The International Table Tennis federation will introduce "poly balls" from July 2014.
"It's really bizarre. I don't know any other sport that's had as many changes," Baggaley told BBC East Sport.
New balls please
Players who have tested the new ball found that:
- Ball seems to move slower
- Ball has a higher bounce
- Ball makes a sound like a defected ball
- Control and feeling are good
- Expect longer rallies
- Defensive players may find advantage
"I don't really understand the reasons for the change, because I believe the pecking order in world table tennis will remain the same."
The current balls are made of celluloid, but will be replaced by a plastic material.
During tests the ITTF discovered players generally found the new ball to be slower with a higher bounce, which could potentially increase rally length.
Table tennis is accustomed to change, with adjustments made to the scoring system, size of the ball, service action and type of glue used on the rubber of bats in the past 10 years.
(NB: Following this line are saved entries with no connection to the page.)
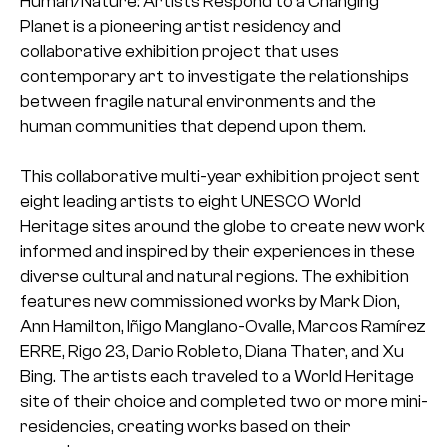
Human/Nature: Artists Respond to a Changing
Planet is a pioneering artist residency and
collaborative exhibition project that uses
contemporary art to investigate the relationships
between fragile natural environments and the
human communities that depend upon them.
This collaborative multi-year exhibition project sent
eight leading artists to eight UNESCO World
Heritage sites around the globe to create new work
informed and inspired by their experiences in these
diverse cultural and natural regions. The exhibition
features new commissioned works by Mark Dion,
Ann Hamilton, Iñigo Manglano-Ovalle, Marcos Ramírez
ERRE, Rigo 23, Dario Robleto, Diana Thater, and Xu
Bing. The artists each traveled to a World Heritage
site of their choice and completed two or more mini-
residencies, creating works based on their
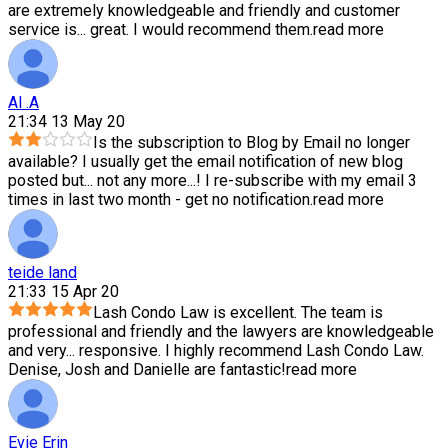
are extremely knowledgeable and friendly and customer
service is
...
great. I would recommend them.
read more
Al .A
21:34 13 May 20
Is the subscription to Blog by Email no longer
available? I usually get the email notification of new blog
posted but
...
not any more...! I re-subscribe with my email 3
times in last two month - get no notification.
read more
teide land
21:33 15 Apr 20
Lash Condo Law is excellent. The team is
professional and friendly and the lawyers are knowledgeable
and very
...
responsive. I highly recommend Lash Condo Law.
Denise, Josh and Danielle are fantastic!
read more
Evie Erin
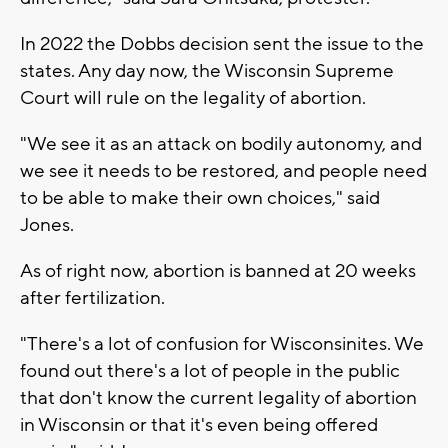
In 2022 the Dobbs decision sent the issue to the
states. Any day now, the Wisconsin Supreme
Court will rule on the legality of abortion.
"We see it as an attack on bodily autonomy, and
we see it needs to be restored, and people need
to be able to make their own choices," said
Jones.
As of right now, abortion is banned at 20 weeks
after fertilization.
"There's a lot of confusion for Wisconsinites. We
found out there's a lot of people in the public
that don't know the current legality of abortion
in Wisconsin or that it's even being offered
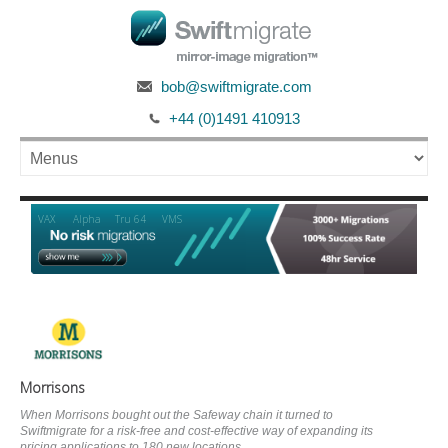
bob@swiftmigrate.com
+44 (0)1491 410913
Alpha
VAX
Tru 64
VMS
Morrisons
When Morrisons bought out the Safeway chain it turned to
Swiftmigrate for a risk-free and cost-effective way of expanding its
pricing applications to 180 new locations.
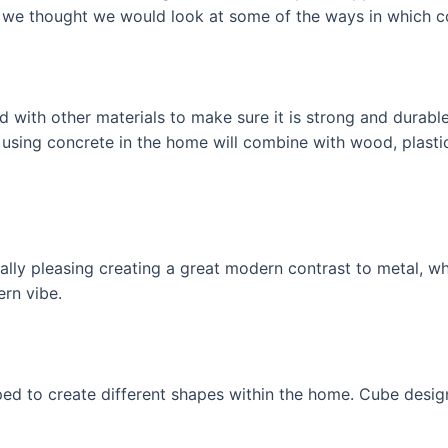
o we thought we would look at some of the ways in which c
 with other materials to make sure it is strong and durabl
using concrete in the home will combine with wood, plasti
ally pleasing creating a great modern contrast to metal, 
ern vibe.
d to create different shapes within the home. Cube design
"Once the ball changes, the equipment tends to change with it." added Milton Keynes-based Baggaley, 30, who was part of Team GB at London 2012 and is a five-time Commonwealth Games medal winner.
"I don't think it will change anything dramatically, like affecting the Chinese dominance in the sport.
"Players who have played with it tell me it's less spin and it's a little slower with a truer bounce. They also say the ball sounds like it's broken."
Next year's Commonwealth Games in Glasgow start the same month as the proposed ball change will take place.
But Games officials will be left to decide whether they stick with the old style or switch to the new.
"I hope they don't change the ball before the Commonwealths, it does concern me slightly, because that will affect all the players and the preparations," said Baggaley.